Antalya - die Stadt

Die türkische Stadt Antalya liegt am Mittelmeer und ist Hauptort der fruchtbaren Küstenebene im Süden Kleinasiens, welche seit antiker Zeit als Pamphylien (antike Landschaft an der mittleren Südküste von Kleinasien) bezeichnet wird. Wegen der langen und wunderschönen Sandstrände wird die Gegend heutzutage auch gerne als Türkische Riviera genannt. Die Altstadt von Antalya liegt zu großen Teilen oberhalb der Steilküste und der bedeutende Seehafen im Süden Antalyas grenzt an den langen und sehr bekannten Konyaalti-Strand.

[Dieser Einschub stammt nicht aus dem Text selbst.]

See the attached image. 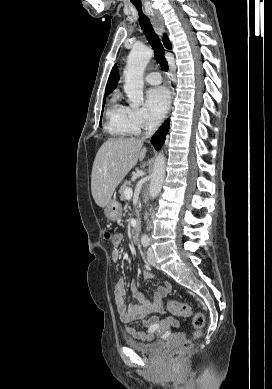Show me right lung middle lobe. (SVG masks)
Wrapping results in <instances>:
<instances>
[{"label": "right lung middle lobe", "instance_id": "1", "mask_svg": "<svg viewBox=\"0 0 272 389\" xmlns=\"http://www.w3.org/2000/svg\"><path fill=\"white\" fill-rule=\"evenodd\" d=\"M107 94H105L104 96V102H103V108H104V104H105V97H106ZM100 126H101V121H100Z\"/></svg>", "mask_w": 272, "mask_h": 389}]
</instances>
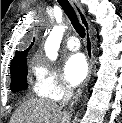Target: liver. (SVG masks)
<instances>
[{
    "label": "liver",
    "instance_id": "obj_1",
    "mask_svg": "<svg viewBox=\"0 0 122 123\" xmlns=\"http://www.w3.org/2000/svg\"><path fill=\"white\" fill-rule=\"evenodd\" d=\"M68 115L51 100L31 98L14 112L10 123H66Z\"/></svg>",
    "mask_w": 122,
    "mask_h": 123
}]
</instances>
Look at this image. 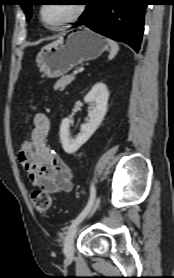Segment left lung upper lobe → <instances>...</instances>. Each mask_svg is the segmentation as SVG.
Wrapping results in <instances>:
<instances>
[{
    "label": "left lung upper lobe",
    "mask_w": 174,
    "mask_h": 278,
    "mask_svg": "<svg viewBox=\"0 0 174 278\" xmlns=\"http://www.w3.org/2000/svg\"><path fill=\"white\" fill-rule=\"evenodd\" d=\"M36 0H22L21 7L23 8L27 19L32 16V5H34Z\"/></svg>",
    "instance_id": "5c2ea615"
}]
</instances>
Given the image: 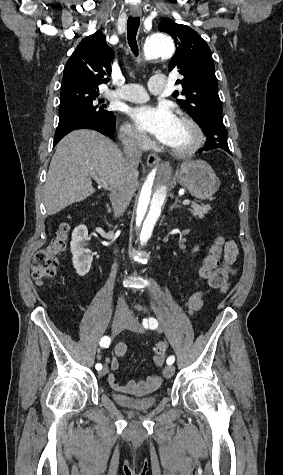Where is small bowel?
Listing matches in <instances>:
<instances>
[{"label": "small bowel", "instance_id": "small-bowel-1", "mask_svg": "<svg viewBox=\"0 0 283 475\" xmlns=\"http://www.w3.org/2000/svg\"><path fill=\"white\" fill-rule=\"evenodd\" d=\"M226 251L222 258L221 271H217V274L211 276V282L207 283L210 287L219 289L222 292H226L229 288L230 282L229 278L236 274L234 264L238 257V247L233 240L226 241ZM204 305V293L202 291H196L191 294L187 299V307L190 316L196 315L201 311ZM126 345L118 344L115 348V356L110 360V369L114 372L119 369L120 363L119 359L122 358L126 353ZM107 381L109 385L115 390L121 389V386L117 382L116 376L113 373L107 375ZM161 381L159 375L150 376L147 379V383L155 386L158 385Z\"/></svg>", "mask_w": 283, "mask_h": 475}]
</instances>
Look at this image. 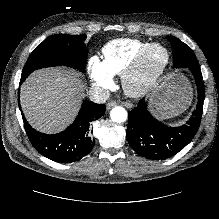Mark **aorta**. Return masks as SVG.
<instances>
[{"instance_id": "1", "label": "aorta", "mask_w": 219, "mask_h": 219, "mask_svg": "<svg viewBox=\"0 0 219 219\" xmlns=\"http://www.w3.org/2000/svg\"><path fill=\"white\" fill-rule=\"evenodd\" d=\"M127 115V111L121 106L114 107L110 112L111 120L116 123L125 122L127 120Z\"/></svg>"}]
</instances>
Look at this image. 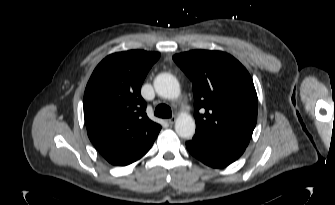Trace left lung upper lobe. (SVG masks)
<instances>
[{
	"mask_svg": "<svg viewBox=\"0 0 335 205\" xmlns=\"http://www.w3.org/2000/svg\"><path fill=\"white\" fill-rule=\"evenodd\" d=\"M173 60L193 82L196 134L246 148L258 111L248 71L221 51L193 50L176 54Z\"/></svg>",
	"mask_w": 335,
	"mask_h": 205,
	"instance_id": "1",
	"label": "left lung upper lobe"
}]
</instances>
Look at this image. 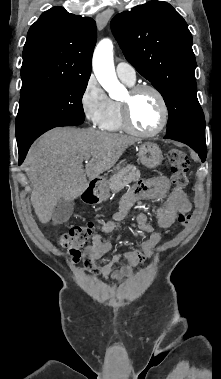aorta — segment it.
Segmentation results:
<instances>
[{"mask_svg":"<svg viewBox=\"0 0 221 379\" xmlns=\"http://www.w3.org/2000/svg\"><path fill=\"white\" fill-rule=\"evenodd\" d=\"M93 71L101 86L111 98H118L123 86L117 79L114 61L113 44L110 39H103L98 43L93 55Z\"/></svg>","mask_w":221,"mask_h":379,"instance_id":"aorta-1","label":"aorta"}]
</instances>
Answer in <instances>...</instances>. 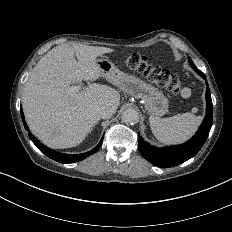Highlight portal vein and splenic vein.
Instances as JSON below:
<instances>
[{
	"label": "portal vein and splenic vein",
	"mask_w": 232,
	"mask_h": 232,
	"mask_svg": "<svg viewBox=\"0 0 232 232\" xmlns=\"http://www.w3.org/2000/svg\"><path fill=\"white\" fill-rule=\"evenodd\" d=\"M81 89H82V84H79L77 86H70L68 92L70 95H74L77 92H79Z\"/></svg>",
	"instance_id": "1"
}]
</instances>
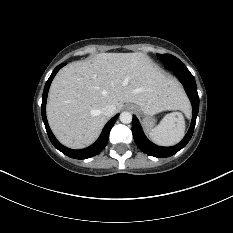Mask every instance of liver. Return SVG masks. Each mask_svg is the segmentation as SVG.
<instances>
[{"mask_svg":"<svg viewBox=\"0 0 233 233\" xmlns=\"http://www.w3.org/2000/svg\"><path fill=\"white\" fill-rule=\"evenodd\" d=\"M134 103L154 115L187 110L179 83L166 76L145 54L100 53L61 69L50 87L47 119L57 139L81 149L91 145L108 120L102 108Z\"/></svg>","mask_w":233,"mask_h":233,"instance_id":"obj_1","label":"liver"}]
</instances>
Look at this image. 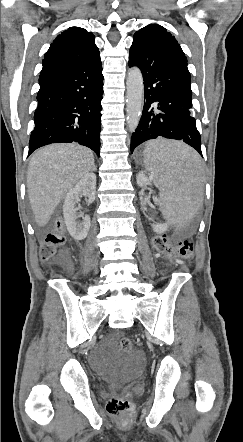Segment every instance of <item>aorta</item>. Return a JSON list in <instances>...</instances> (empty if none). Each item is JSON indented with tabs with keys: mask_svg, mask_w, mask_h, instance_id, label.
Returning <instances> with one entry per match:
<instances>
[{
	"mask_svg": "<svg viewBox=\"0 0 243 442\" xmlns=\"http://www.w3.org/2000/svg\"><path fill=\"white\" fill-rule=\"evenodd\" d=\"M126 96L127 124L129 131L133 133L139 124L144 102L143 77L140 69L137 67H132L128 71Z\"/></svg>",
	"mask_w": 243,
	"mask_h": 442,
	"instance_id": "obj_1",
	"label": "aorta"
}]
</instances>
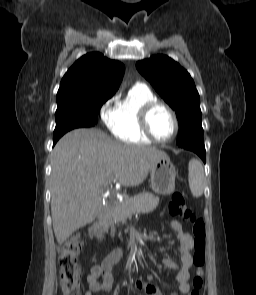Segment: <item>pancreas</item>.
I'll return each instance as SVG.
<instances>
[{
	"mask_svg": "<svg viewBox=\"0 0 256 295\" xmlns=\"http://www.w3.org/2000/svg\"><path fill=\"white\" fill-rule=\"evenodd\" d=\"M159 198L152 193L138 194L114 205L112 212L104 223L105 231L111 227V235L114 236L116 223H124L135 213H149L156 209Z\"/></svg>",
	"mask_w": 256,
	"mask_h": 295,
	"instance_id": "obj_1",
	"label": "pancreas"
}]
</instances>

Gegründet wurde die Stadt Antalya 158 v. Chr. von König Attalos II. von Pergamon, von dem Sie auch den Namen Attaleia erhielt. Sie war im ersten Jahrhundert nach Christus eine der bedeutendsten Hafen Städte der näheren Umgebung und war im Mittelalter unter dem Namen Satalia bekannt. Antalya wurde nacheinander von Römern, Byzantinern und Seldschuken beherrscht.
Im Mittelalter (byzantinischer Zeit) war Antalya ein sehr wichtiges Zentrum des Christentums, nach dem 4. Kreuzzug (Zusammenbruch der byzantinischen Macht) wurden die Templer von den Lateinern mit der Stadt belehnt, dies wurde von Papst Innozenz III. bestätigt. Die Stadt selbst war aber de facto im Besitz eines gewissen Aldobrandino, der ein griechisch-italienischer Freibeuter war (schaffte es nicht eine eigene Dynastie zu gründen). Als der Sultan von Rum (Süleyman II.) die Stadt belagerte, wandte sich Aldobrandino um Unterstützung nach Zypern. Von dort aus schickte Walter von Montbéliard ihm eine große Streitmacht zur Hilfe und konnte somit die Belagerung aufheben. Das Geld für die Streitmacht hatte er ohne weitere Nachfrage dem Thron-Schatz seines Mündels (König Hugo I.) entnommen. Walter von Montbéliard machte sich bei der griechischen Bevölkerung der Stadt sehr schnell unbeliebt und diese erhoben sich gegen Ihn und riefen die Seldschuken zur Hilfe herbei. Es wird vermutet das Walter von Montbéliard, sich selber anstelle von Aldobrandino zum Herrscher aufwerfen wollte (versuchte es später auch in Rhodos). 1207 zog der Sultan von Rum (Kai Chosrau) in Antalya ein, er bestieg 1210 den Thron und handelte zugleich mit Hugo I. ein Handelsabkommen aus, dass die Sicherheit seldschukischer und zypriotischer Händler an der Südküste Anatoliens sicherstellte. Im 14. Jahrhundert kam Antalya unter osmanische Herrschaft.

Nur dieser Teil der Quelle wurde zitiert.